Fields, Forests & Wetlands Foods of Eastern North America
A Complete Wild Food Guide
Violet, Common Blue
A group of Common Blue Violets coming up in a lawn in early spring.
Urban, Rural or Both: Both
Common Blue Violet (Viola sororia). This plant often forms colonies of plants that come from the rhizomes.
This is a plant not many would think of as edible for some reason. When cooked, the leaves taste more or less like spinach, and so, they can be used like you would use spinach. The nice thing about that is, this plant comes up earlier in the spring than many, and the green leaves (and flowers) can be used before you have spinach growing in your garden if you have one.
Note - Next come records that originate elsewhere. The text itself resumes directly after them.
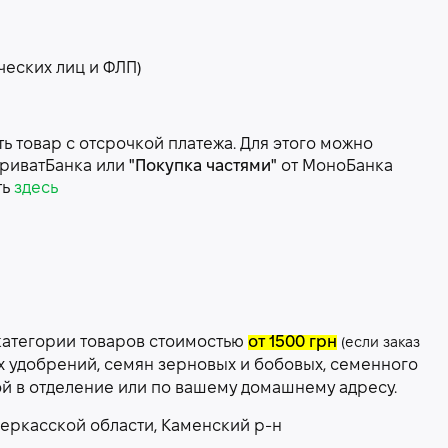
ческих лиц и ФЛП)
 товар с отсрочкой платежа. Для этого можно
риватБанка или
"Покупка частями"
от МоноБанка
ть
здесь
категории товаров стоимостью
от 1500 грн
(если заказ
х удобрений, семян зерновых и бобовых, семенного
ой в отделение или по вашему домашнему адресу.
еркасской области, Каменский р-н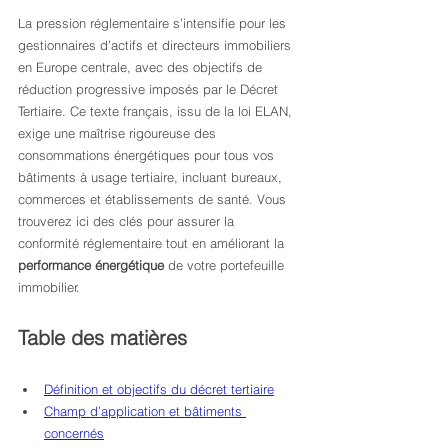
La pression réglementaire s’intensifie pour les 
gestionnaires d’actifs et directeurs immobiliers 
en Europe centrale, avec des objectifs de 
réduction progressive imposés par le Décret 
Tertiaire. Ce texte français, issu de la loi ELAN, 
exige une maîtrise rigoureuse des 
consommations énergétiques pour tous vos 
bâtiments à usage tertiaire, incluant bureaux, 
commerces et établissements de santé. Vous 
trouverez ici des clés pour assurer la 
conformité réglementaire tout en améliorant la 
performance énergétique
 de votre portefeuille 
immobilier.
Table des matières
Définition et objectifs du décret tertiaire
Champ d’application et bâtiments 
concernés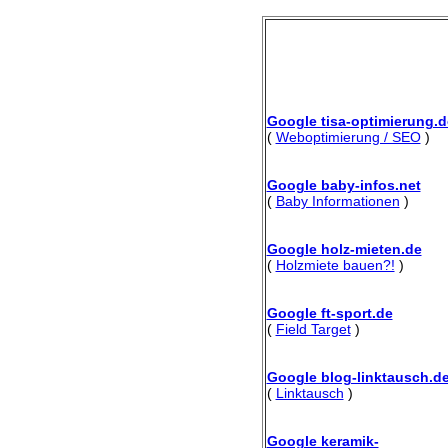
Google tisa-optimierung.d
(
Weboptimierung / SEO
)
Google baby-infos.net
(
Baby Informationen
)
Google holz-mieten.de
(
Holzmiete bauen?!
)
Google ft-sport.de
(
Field Target
)
Google blog-linktausch.d
(
Linktausch
)
Google keramik-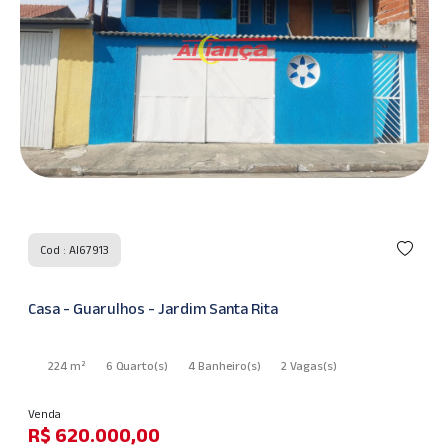
Cod : AI67816
Casa - Guarulhos - Jardim Santa Rita
138 m²
5 Quarto
(s)
3 Banheiro
(s)
2 Vagas
(s)
Venda
R$ 500.000,00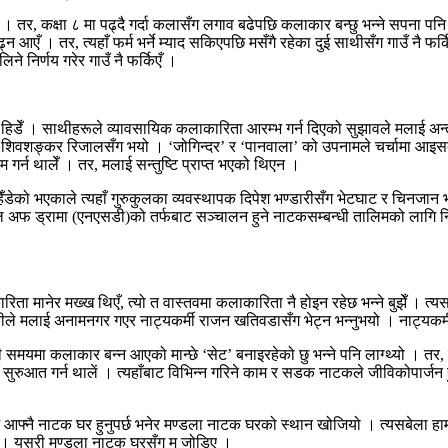
। तर, कक्षा ८ मा पढ्दै गर्दा कलासँग लगाव बढेपछि कलाकार बन्छु भन्ने सपना पनि 
्न आएँ । तर, त्यहाँ फर्म भर्ने म्याद सकिएपछि मसँगै रहेका दुई साथीसँग गाउँ नै फ
िने निर्णय गरेर गाउँ नै फर्किएँ ।
ौँ हिडेँ । साथीहरूले व्यावसायिक कलाकारिता आरम्भ गर्न दिएको सुझावले मलाई अ
लाकार शिवशङ्कर रिजालसँग भयो । ‘जोगिन्दर’ र ‘पानवाला’ को उपनामले चर्चामा आ
म गर्न थालेँ । तर, मलाई सन्तुष्टि प्राप्त भएको थिएन ।
ँडेको भएकाले त्यहाँ गुरुकुलका व्यवस्थापक दिपेश भण्डारीसँग भेटघाट र चिनजान भ
ल अफ ड्रामा (एनएसडी)को तर्फबाट सञ्चालन हुने नाटकसम्बन्धी तालिमको लागि नि
ता मानेर मख्ख थिएँ, त्यो त वास्तवमा कलाकारिता नै होइन रहेछ भन्ने बुझेँ । त
ारीले मलाई अनामनगर गएर नाट्यकर्मी राजन खतिवडासँग भेट्न भन्नुभयो । नाट्यकर
समयमा कलाकार बन्न आएको मान्छे ‘सेट’ बनाइरहेको छु भन्ने पनि लाग्थ्यो । तर, त्
 सुरुआत गर्न थालें । त्यहाँबाट विभिन्न गरिने काम र सडक नाटकले जीविकोपार्जन ह
छि आफ्नै नाटक घर हुनुपर्छ भनेर मण्डला नाटक घरको स्थान खोजियो । त्यसबेला 
यौँ । यसरी मण्डला नाटक घरसँग म जोडिए ।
The spring leaves are safe and fine in salads raw. Make them as one leaf ingredient among others.
The flowers are great looking in salads raw. They combine well with Dandelion flowers for color. When the Dandelion flowers are in their prime, so are these, so you can gather both and use on top of a salad for looks. Neither the Violet nor the Dandelion flowers have a lot of flavor, but they look great and don't affect the salad in any other way. Also, you can use some Red Clover flowers as well - all three colors look great and exotic together.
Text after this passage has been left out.